Housing surge cushions real estate trusts amid tough conditions
Major landlords are looking to their residential and retail arms as offices remain in the doldrums.
The nation’s housing market and shopping centre sales are holding up in the face of higher interest rates but major property companies are still dealing with challenging conditions.
Listed heavyweights Mirvac, one of the country’s largest housing developers, and Vicinity Centres, co-owner of Melbourne’s massive Chadstone Shopping Centre, have stuck to their earnings guidance in the face of pressures on commercial property.
Mirvac was bolstered by its housing operations with demand in the last quarter still strong for both new homes and apartments in major cities, despite higher costs hitting buyers.

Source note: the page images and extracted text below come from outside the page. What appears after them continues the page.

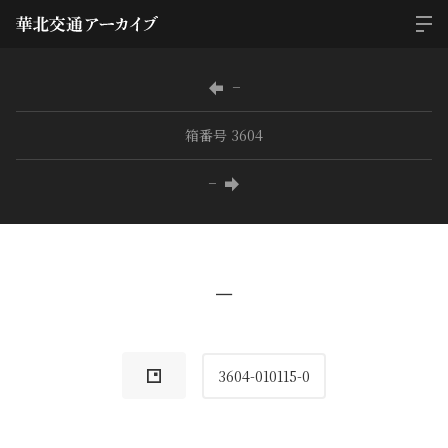
−
箱番号 3604
−
−
3604-010115-0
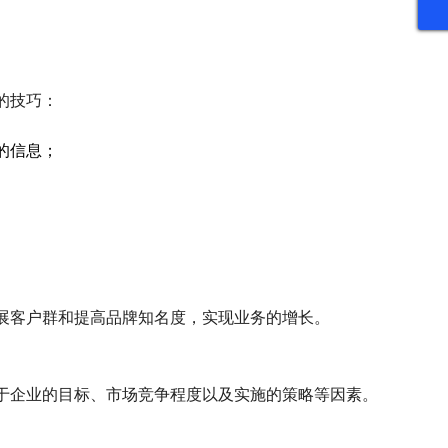
的技巧：
的信息；
展客户群和提高品牌知名度，实现业务的增长。
于企业的目标、市场竞争程度以及实施的策略等因素。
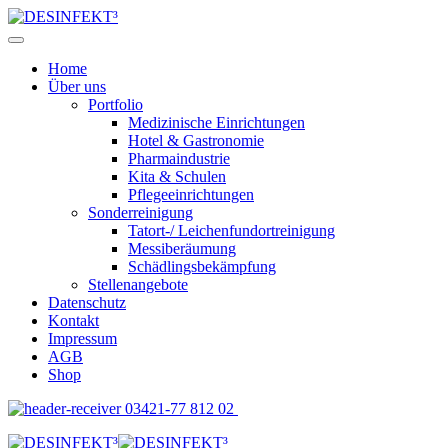
Home
Über uns
Portfolio
Medizinische Einrichtungen
Hotel & Gastronomie
Pharmaindustrie
Kita & Schulen
Pflegeeinrichtungen
Sonderreinigung
Tatort-/ Leichenfundortreinigung
Messiberäumung
Schädlingsbekämpfung
Stellenangebote
Datenschutz
Kontakt
Impressum
AGB
Shop
03421-77 812 02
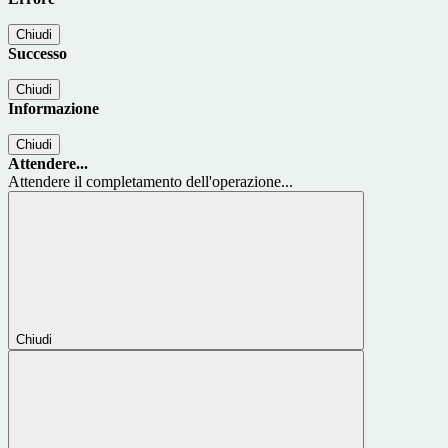
Chiudi
Successo
Chiudi
Informazione
Chiudi
Attendere...
Attendere il completamento dell'operazione...
Chiudi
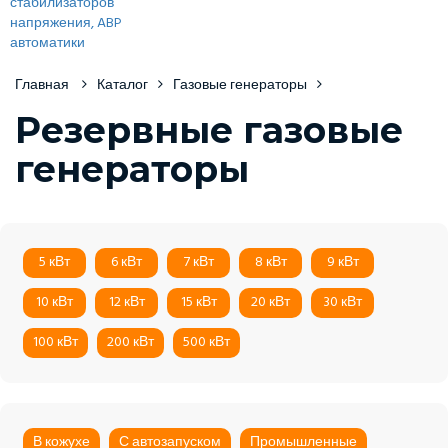
Главная
Каталог
Газовые генераторы
Резервные газовые
генераторы
5 кВт
6 кВт
7 кВт
8 кВт
9 кВт
10 кВт
12 кВт
15 кВт
20 кВт
30 кВт
100 кВт
200 кВт
500 кВт
В кожухе
С автозапуском
Промышленные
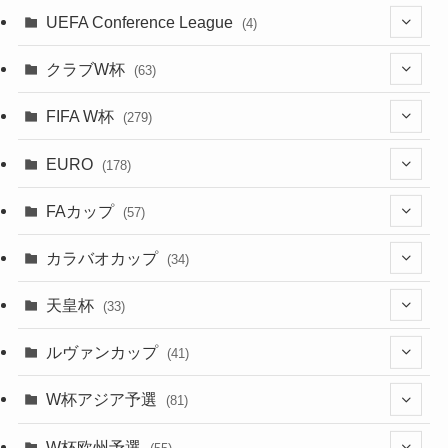
(167)
(34)
(39)
(99)
(10)
(66)
(2)
UEFA Conference League
(4)
(9)
(40)
(1)
(35)
(41)
(73)
(4)
(39)
(38)
(381)
(115)
(38)
(71)
(35)
(35)
(115)
(31)
(137)
(1)
(1)
クラブW杯
(63)
(9)
(7)
(3)
(35)
(31)
(20)
(8)
(20)
(44)
(38)
(380)
(48)
(38)
(64)
(37)
(36)
(92)
(13)
(75)
(9)
(2)
(63)
FIFA W杯
(279)
(15)
(7)
(34)
(12)
(20)
(45)
(28)
(382)
(46)
(38)
(68)
(34)
(34)
(96)
(3)
(53)
(25)
(1)
(159)
EURO
(28)
(178)
(8)
(20)
(38)
(380)
(35)
(15)
(35)
(30)
(17)
(1)
(1)
(5)
(12)
(87)
FAカップ
(6)
(8)
(20)
(6)
(57)
(14)
(33)
(17)
(1)
(115)
(103)
(91)
(4)
(20)
(18)
カラバオカップ
(34)
(2)
(48)
(64)
(2)
(51)
(7)
(12)
天皇杯
(33)
(1)
(7)
(1)
(24)
(1)
(10)
(11)
(5)
ルヴァンカップ
(41)
(12)
(8)
(10)
(12)
(6)
(4)
(12)
W杯アジア予選
(81)
(32)
(4)
(3)
(5)
(11)
(8)
(32)
W杯欧州予選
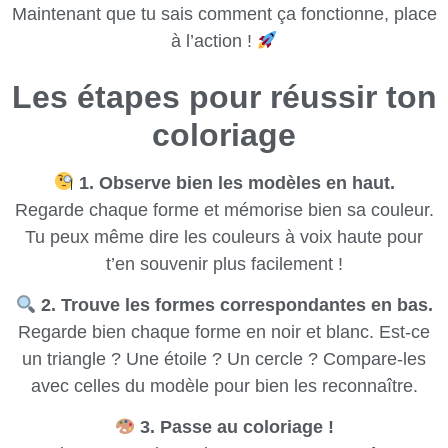
Maintenant que tu sais comment ça fonctionne, place
à l’action !
Les étapes pour réussir ton
coloriage
1. Observe bien les modèles en haut.
Regarde chaque forme et mémorise bien sa couleur.
Tu peux même dire les couleurs à voix haute pour
t’en souvenir plus facilement !
2. Trouve les formes correspondantes en bas.
Regarde bien chaque forme en noir et blanc. Est-ce
un triangle ? Une étoile ? Un cercle ? Compare-les
avec celles du modèle pour bien les reconnaître.
3. Passe au coloriage !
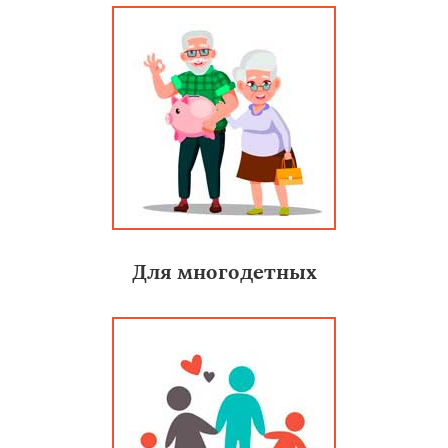
Для многодетных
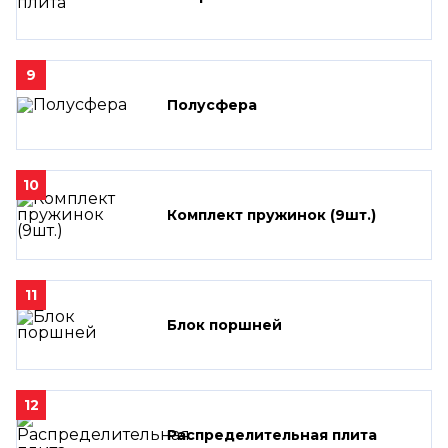
9
Полусфера
10
Комплект пружинок (9шт.)
11
Блок поршней
12
Распределительная плита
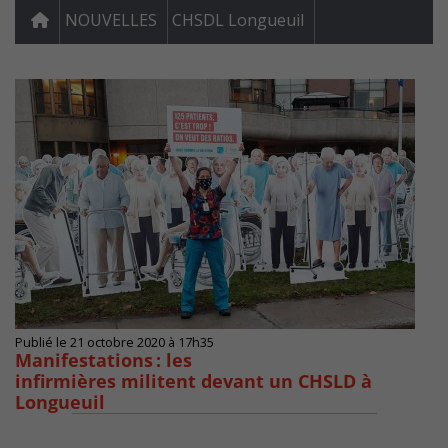
NOUVELLES
CHSDL Longueuil
Publié le 21 octobre 2020 à 17h35
Manifestations : les
infirmières militent devant un CHSLD à
Longueuil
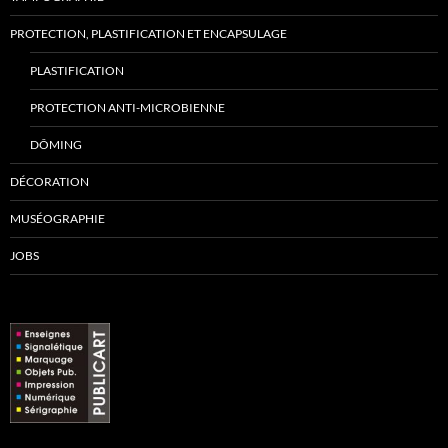
PROTECTION, PLASTIFICATION ET ENCAPSULAGE
PLASTIFICATION
PROTECTION ANTI-MICROBIENNE
DÔMING
DÉCORATION
MUSÉOGRAPHIE
JOBS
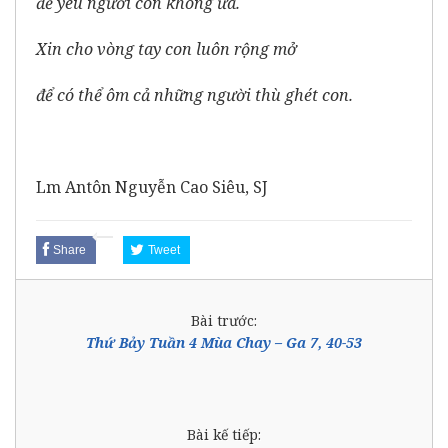
để yêu người con không ưa.
Xin cho vòng tay con luôn rộng mở
để có thể ôm cả những người thù ghét con.
Lm Antôn Nguyễn Cao Siêu, SJ
Share
Tweet
Bài trước:
Thứ Bảy Tuần 4 Mùa Chay – Ga 7, 40-53
Bài kế tiếp:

At the same time, it is looking to get major office projects off the ground and is in talks with potential backers of a new $2bn tower at Sydney’s Circular Quay.
It has also made progress in offloading unwanted office properties, selling an office block in Melbourne’s La Trobe St to Malaysian developer S P Setia for about $88m, while it remains in talks to offload 367 Collins St to Hong Kong group PAG for about $340m.
The Australian has learnt that S P Setia will dump Mirvac’s long-planned office project and instead build a large residential block as part of the trend of converting sites into apartments.
Jarden analysts said that after Mirvac’s recent underperformance, its move to reiterate guidance could come as a positive surprise but this still relied on the settlement of asset disposals and one-off trading profits, suggesting risk remains on the downside.
“Residential momentum remains tough but not worse than expected and commercial metrics all seen in line with previous trends,” they said.
Jarden said Mirvac had made solid progress on asset sales with about $470m sold this financial year and $550m under heads of agreement, with a further $80m to come.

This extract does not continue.